I too tend to make the metal parts of my jigs from aluminum and brass when possible for the same reasons, as well as the fact that of course they're much easier to machine than even soft steel. I also have been successful even using a very hard wood in place of metal in some situations. I use dense wood like persimmon (same family as ebony btw). It is hard, dense and homogeneous, and I have even been able to thread it with standard metal taps so I can screw small metal bolts up to 1/2 inch into it. As long as you have deep enough hole for the bolt threads to bite, and you're not holding up a piano that way, there are many situations where a metal bolt screwed into hard dense wood that has been tapped for it is plenty strong. I've done it many times with good results. Obviously, you have to fit it to the application and use common sense. Also, many of my jigs, even ones that require clamping and holding, don't use any metal at all. I make wooden threaded rod and matching sized nuts and incorporate that to hold my pieces in the jig. This jig pictured here for making small cheese cutting boards is an example. I clamp a roughly bandsawn blank to this jig holding it down with the four wooden rods/nuts, and then run the whole thing past a strait pattern bit on the router table. The result is a perfectly shaped little cutting board that only needs some light finish sanding and some walnut oil. 




(not trying to highjack the thread... but we were talking about jigs!!)


----------



## dustytools (Apr 27, 2007)

Nice jigs guys!


----------



## woodshop (Apr 27, 2007)

BobL said:


> The central block of Ally has a hole in it and enables this jig to be used in conjunction with another rig called a router pin jig. This enables circles of timber without holes in the centre to be accurately cut. A description of the two jigs is availabe here.



Bobl I really like the way that jig allows you to make small circles without any holes in the wood. I may have to "borrow" that one and incorporate it into my router table. Great idea. Question though... when you get to the end of your circle, doesn't that wooden circle, which is now free, catch on the router bit which would then maybe beat it around till you get everything stopped? I just envision that circle going ballistic next to that spinning router bit once it's free of the surrounding wood. I suppose you could get a few fingers in there to kindof hold it at the very end, but then you don't want to get your fingers too close to that bit.


----------



## BobL (Apr 27, 2007)

woodshop said:


> Bobl I really like the way that jig allows you to make small circles without any holes in the wood. I may have to "borrow" that one and incorporate it into my router table. Great idea.

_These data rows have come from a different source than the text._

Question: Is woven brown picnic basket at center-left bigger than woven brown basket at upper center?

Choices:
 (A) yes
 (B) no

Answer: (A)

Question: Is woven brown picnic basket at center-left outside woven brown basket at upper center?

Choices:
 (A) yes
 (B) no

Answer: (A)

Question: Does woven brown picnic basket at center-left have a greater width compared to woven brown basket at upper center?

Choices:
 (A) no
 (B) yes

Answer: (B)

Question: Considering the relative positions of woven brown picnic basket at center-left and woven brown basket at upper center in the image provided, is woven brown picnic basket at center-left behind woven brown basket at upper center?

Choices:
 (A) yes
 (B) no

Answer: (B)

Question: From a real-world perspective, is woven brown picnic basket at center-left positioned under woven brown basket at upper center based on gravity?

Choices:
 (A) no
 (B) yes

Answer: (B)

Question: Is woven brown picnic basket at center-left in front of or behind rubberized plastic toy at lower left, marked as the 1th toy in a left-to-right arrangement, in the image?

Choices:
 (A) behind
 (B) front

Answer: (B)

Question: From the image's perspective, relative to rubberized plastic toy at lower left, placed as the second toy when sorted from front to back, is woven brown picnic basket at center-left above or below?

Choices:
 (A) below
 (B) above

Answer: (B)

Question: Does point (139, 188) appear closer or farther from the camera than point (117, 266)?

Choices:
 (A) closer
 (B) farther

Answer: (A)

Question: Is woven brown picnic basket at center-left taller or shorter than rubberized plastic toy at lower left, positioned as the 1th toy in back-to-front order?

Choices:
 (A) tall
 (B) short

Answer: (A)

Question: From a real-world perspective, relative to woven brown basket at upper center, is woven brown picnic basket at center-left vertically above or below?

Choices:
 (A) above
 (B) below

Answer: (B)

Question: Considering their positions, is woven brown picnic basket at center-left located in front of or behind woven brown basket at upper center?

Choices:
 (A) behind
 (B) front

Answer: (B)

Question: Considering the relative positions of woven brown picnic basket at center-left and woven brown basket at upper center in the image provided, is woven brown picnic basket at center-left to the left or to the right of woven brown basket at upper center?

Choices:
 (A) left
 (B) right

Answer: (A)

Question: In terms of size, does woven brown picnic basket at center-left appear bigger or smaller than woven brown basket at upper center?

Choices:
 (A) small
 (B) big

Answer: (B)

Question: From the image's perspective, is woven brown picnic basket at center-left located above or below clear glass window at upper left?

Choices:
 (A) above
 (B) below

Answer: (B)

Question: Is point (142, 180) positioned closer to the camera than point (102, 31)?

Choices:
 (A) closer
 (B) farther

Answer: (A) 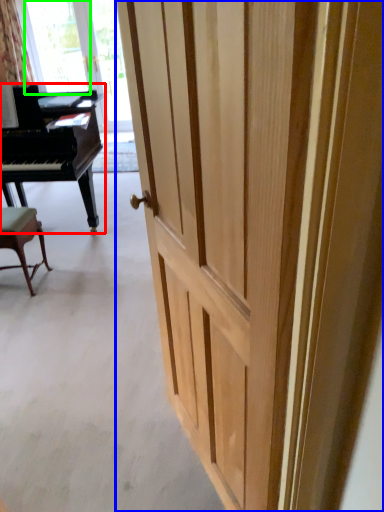 Question: Based on their relative distances, which object is farther from piano (highlighted by a red box)? Choose from door (highlighted by a blue box) and window screen (highlighted by a green box).

Choices:
 (A) door
 (B) window screen

Answer: (B) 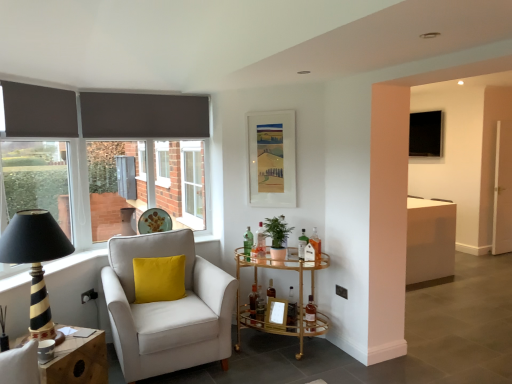 Question: From a real-world perspective, is green glass bottle at center, the fifth bottle in the right-to-left sequence, located higher than white plastic window frame at center?

Choices:
 (A) yes
 (B) no

Answer: (B)

Question: Considering the relative sizes of green glass bottle at center, the fifth bottle in the right-to-left sequence, and white plastic window frame at center in the image provided, is green glass bottle at center, the fifth bottle in the right-to-left sequence, shorter than white plastic window frame at center?

Choices:
 (A) yes
 (B) no

Answer: (A)

Question: Is green glass bottle at center, the fifth bottle in the right-to-left sequence, positioned behind white plastic window frame at center?

Choices:
 (A) yes
 (B) no

Answer: (B)

Question: Is green glass bottle at center, the fifth bottle in the right-to-left sequence, turned away from white plastic window frame at center?

Choices:
 (A) no
 (B) yes

Answer: (A)

Question: Is green glass bottle at center, the 3th bottle when ordered from left to right, with white plastic window frame at center?

Choices:
 (A) no
 (B) yes

Answer: (A)

Question: Considering the positions of black plastic power outlet at lower left, arranged as the 2th power outlet when viewed from the right, and green matte plant at center in the image, is black plastic power outlet at lower left, arranged as the 2th power outlet when viewed from the right, taller or shorter than green matte plant at center?

Choices:
 (A) tall
 (B) short

Answer: (B)

Question: Considering the relative positions of black plastic power outlet at lower left, the first power outlet in the left-to-right sequence, and green matte plant at center in the image provided, is black plastic power outlet at lower left, the first power outlet in the left-to-right sequence, to the left or to the right of green matte plant at center?

Choices:
 (A) right
 (B) left

Answer: (B)

Question: From a real-world perspective, is black plastic power outlet at lower left, the first power outlet in the left-to-right sequence, physically located above or below green matte plant at center?

Choices:
 (A) above
 (B) below

Answer: (B)

Question: Does point (95, 299) appear closer or farther from the camera than point (276, 228)?

Choices:
 (A) farther
 (B) closer

Answer: (A)

Question: In terms of height, does white plastic window frame at center look taller or shorter compared to black striped wood table lamp at left?

Choices:
 (A) short
 (B) tall

Answer: (B)

Question: Is point (200, 218) closer or farther from the camera than point (36, 253)?

Choices:
 (A) farther
 (B) closer

Answer: (A)

Question: In terms of width, does white plastic window frame at center look wider or thinner when compared to black striped wood table lamp at left?

Choices:
 (A) thin
 (B) wide

Answer: (A)

Question: From a real-world perspective, relative to black striped wood table lamp at left, is white plastic window frame at center vertically above or below?

Choices:
 (A) below
 (B) above

Answer: (B)

Question: Which is correct: translucent glass bottle at center, which appears as the second bottle when viewed from the left, is inside gold glass bar cart at center, which is the first table from back to front, or outside of it?

Choices:
 (A) inside
 (B) outside

Answer: (A)

Question: Relative to gold glass bar cart at center, the 2th table positioned from the left, is translucent glass bottle at center, which appears as the second bottle when viewed from the left, in front or behind?

Choices:
 (A) front
 (B) behind

Answer: (B) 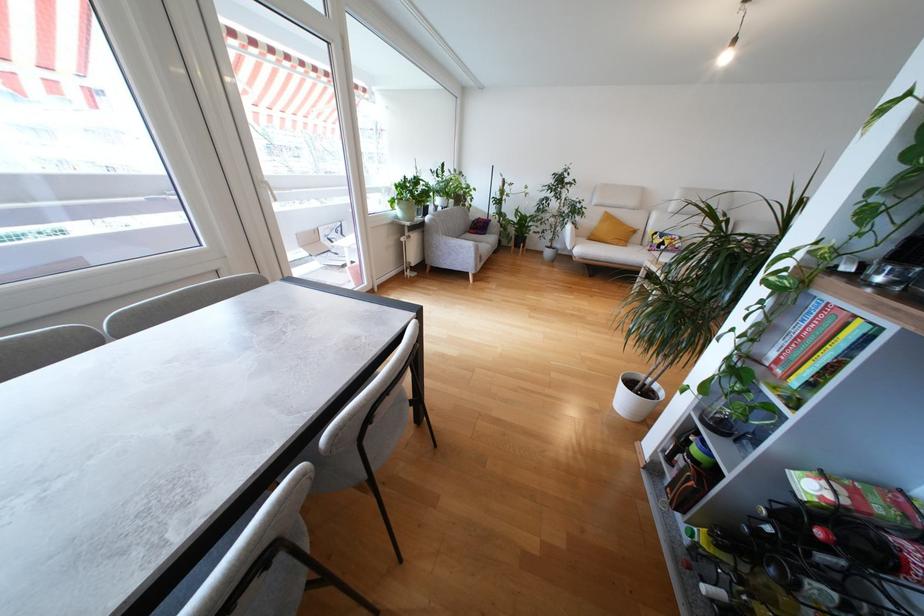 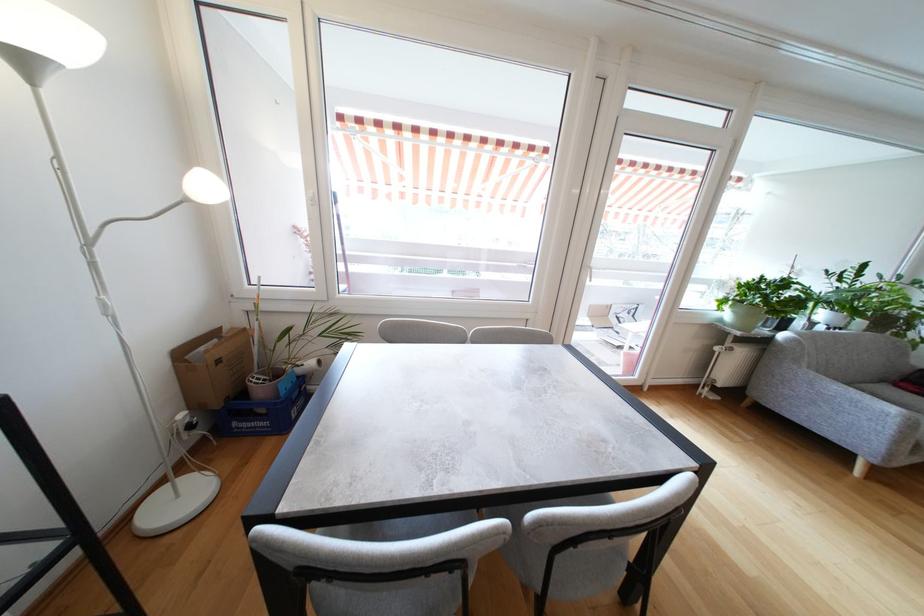 In the second image, find the point that corresponds to point (407, 245) in the first image.

(721, 355) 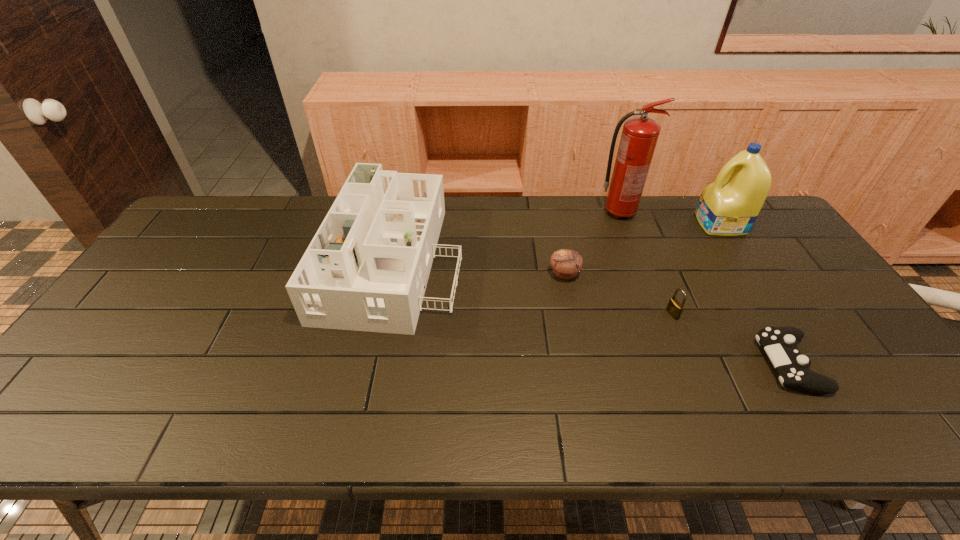 At what (x,y) coordinates should I click in order to perform the action: click on free region located on the label of the fifth shortest object. Please return your answer as a coordinate pair (x, y). The width and height of the screenshot is (960, 540). Looking at the image, I should click on (637, 224).

Locate an element on the screen. This screenshot has width=960, height=540. free space located on the left of the dollhouse is located at coordinates (252, 256).

You are a GUI agent. You are given a task and a screenshot of the screen. Output one action in this format:
    pyautogui.click(x=<x>, y=<y>)
    Task: Click on the blank space located 0.270m on the right of the padlock
    The height and width of the screenshot is (540, 960).
    Given the screenshot: What is the action you would take?
    pyautogui.click(x=779, y=314)

Locate an element on the screen. free space located on the back of the muffin is located at coordinates (551, 206).

The height and width of the screenshot is (540, 960). Identify the location of free spot located 0.070m on the surface of the shortest object. (734, 364).

Where is `free spot located 0.090m on the surface of the shortest object`? The width and height of the screenshot is (960, 540). free spot located 0.090m on the surface of the shortest object is located at coordinates (726, 364).

Locate an element on the screen. The image size is (960, 540). vacant area located on the surface of the shortest object is located at coordinates (701, 364).

Where is `fire extinguisher present at the far edge`? fire extinguisher present at the far edge is located at coordinates (639, 137).

At what (x,y) coordinates should I click in order to perform the action: click on detergent present at the far edge. Please return your answer as a coordinate pair (x, y). The image size is (960, 540). Looking at the image, I should click on (729, 206).

The height and width of the screenshot is (540, 960). What are the coordinates of `dollhouse situated at the far edge` in the screenshot? It's located at pos(366,269). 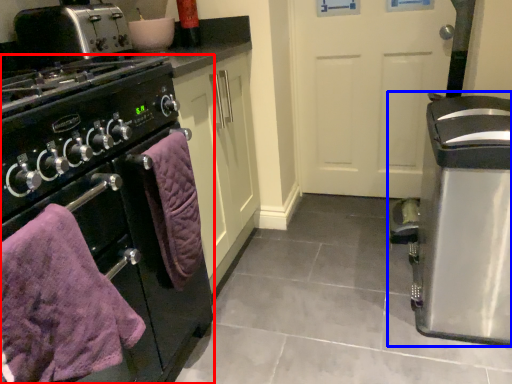 Question: Among these objects, which one is nearest to the camera, home appliance (highlighted by a red box) or kitchen appliance (highlighted by a blue box)?

Choices:
 (A) home appliance
 (B) kitchen appliance

Answer: (A) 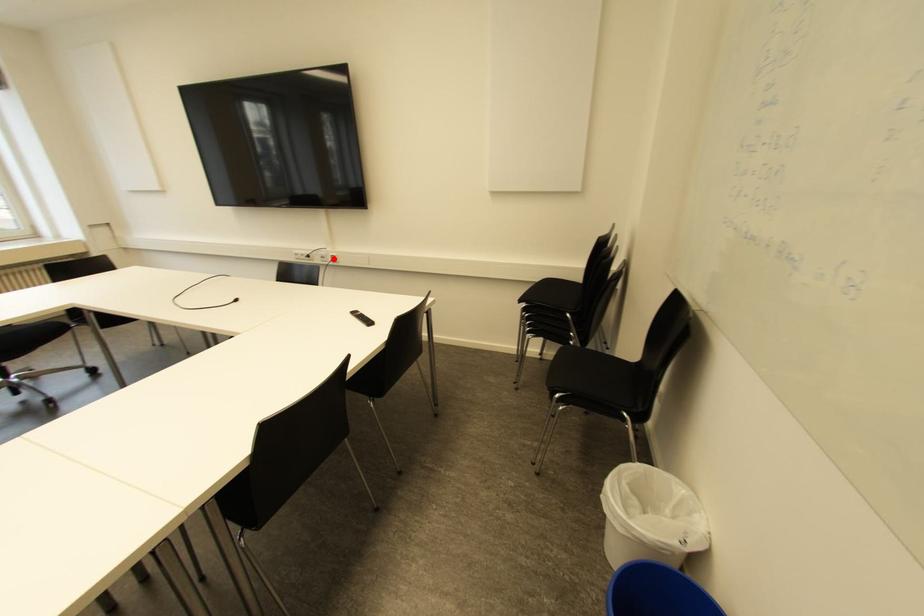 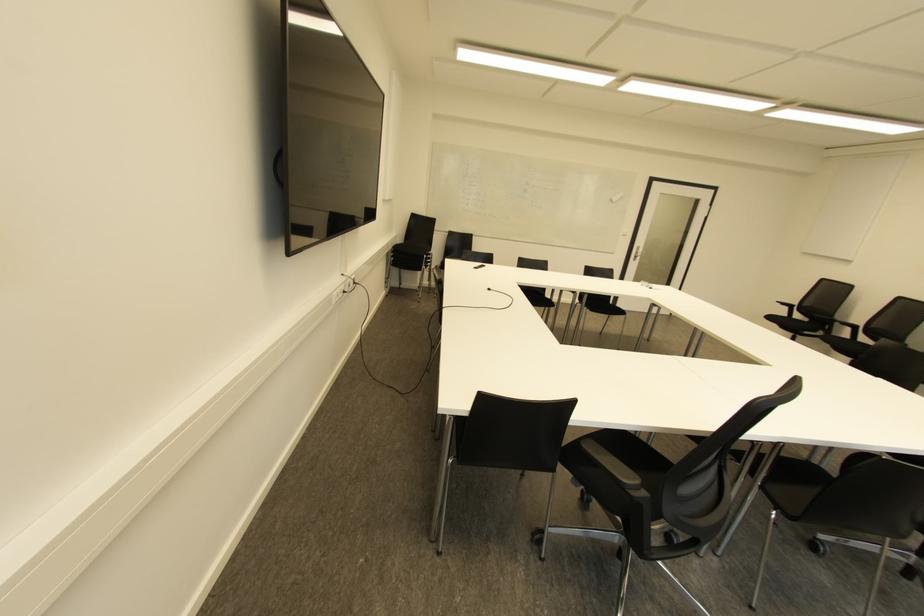 Question: I am providing you with two images of the same scene from different viewpoints. In image1, a red point is highlighted. Considering the same 3D point in image2, which of the following is correct?

Choices:
 (A) It is closer
 (B) It is farther

Answer: (A) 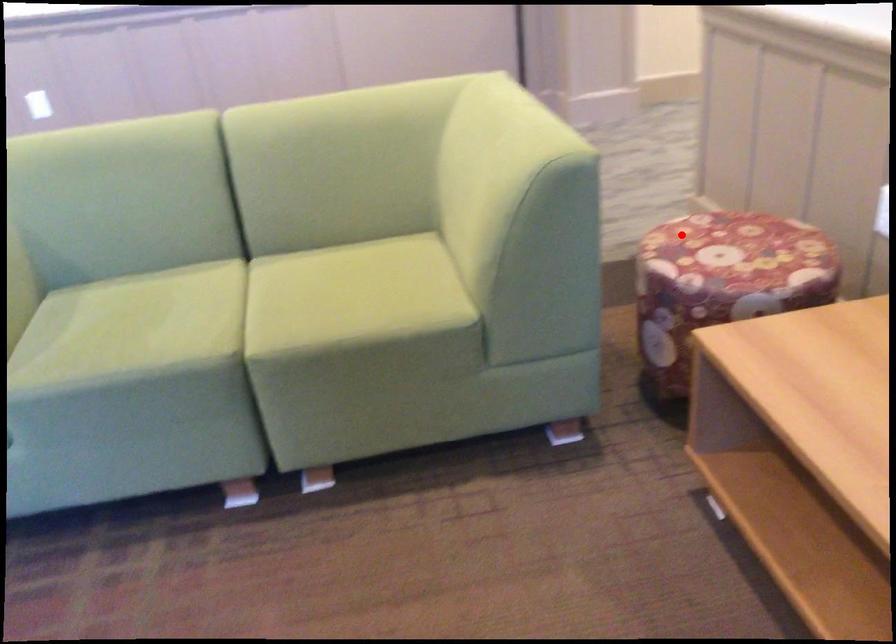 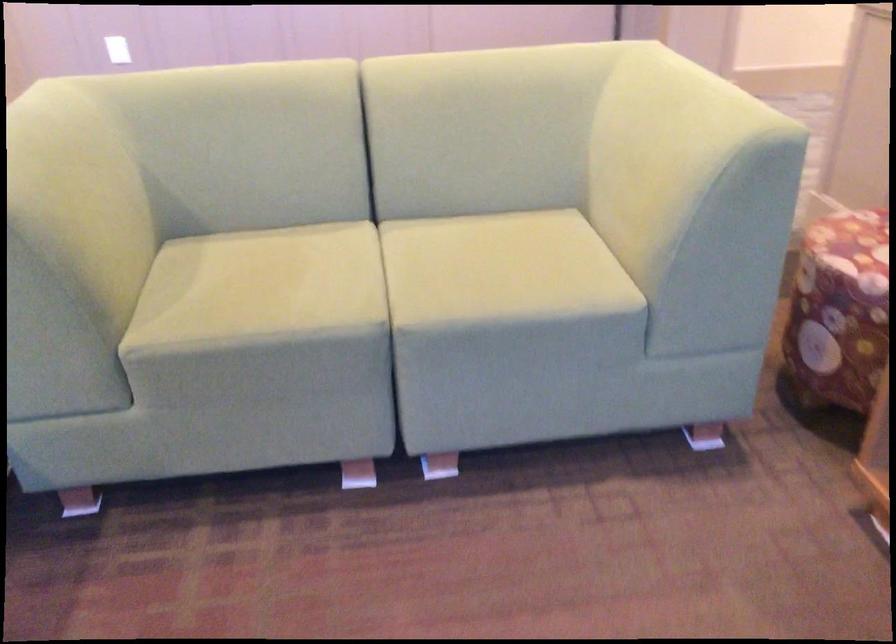 Locate, in the second image, the point that corresponds to the highlighted location in the first image.

(851, 231)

Question though... when you get to the end of your circle, doesn't that wooden circle, which is now free, catch on the router bit which would then maybe beat it around till you get everything stopped?



Hi Woodshop. (Nice jig BTW). I too love threaded rod so let me show you my experimental marking gauge.






RE: End of the circle - router bit beat up:
Well I though that would happen as well but after cutting a dozen or so none have been a problem. The thing is to pre drill a 20% bigger hole on the outside of the circle in which to start and finish the cut and not to try and cut the circle in single pass. So a 3/4" thick piece of hardwood I would do in maybe 3 to 4 passes with the last pass being a "wafer thin" pass - this means the bit is not cutting much and finishing in a slightly larger hole means it does not grab enough to spin the circle.


----------



## martrix (Apr 27, 2007)

woodshop said:


> Great idea. Question though... when you get to the end of your circle, doesn't that wooden circle, which is now free, catch on the router bit which would then maybe beat it around till you get everything stopped? I just envision that circle going ballistic next to that spinning router bit once it's free of the surrounding wood.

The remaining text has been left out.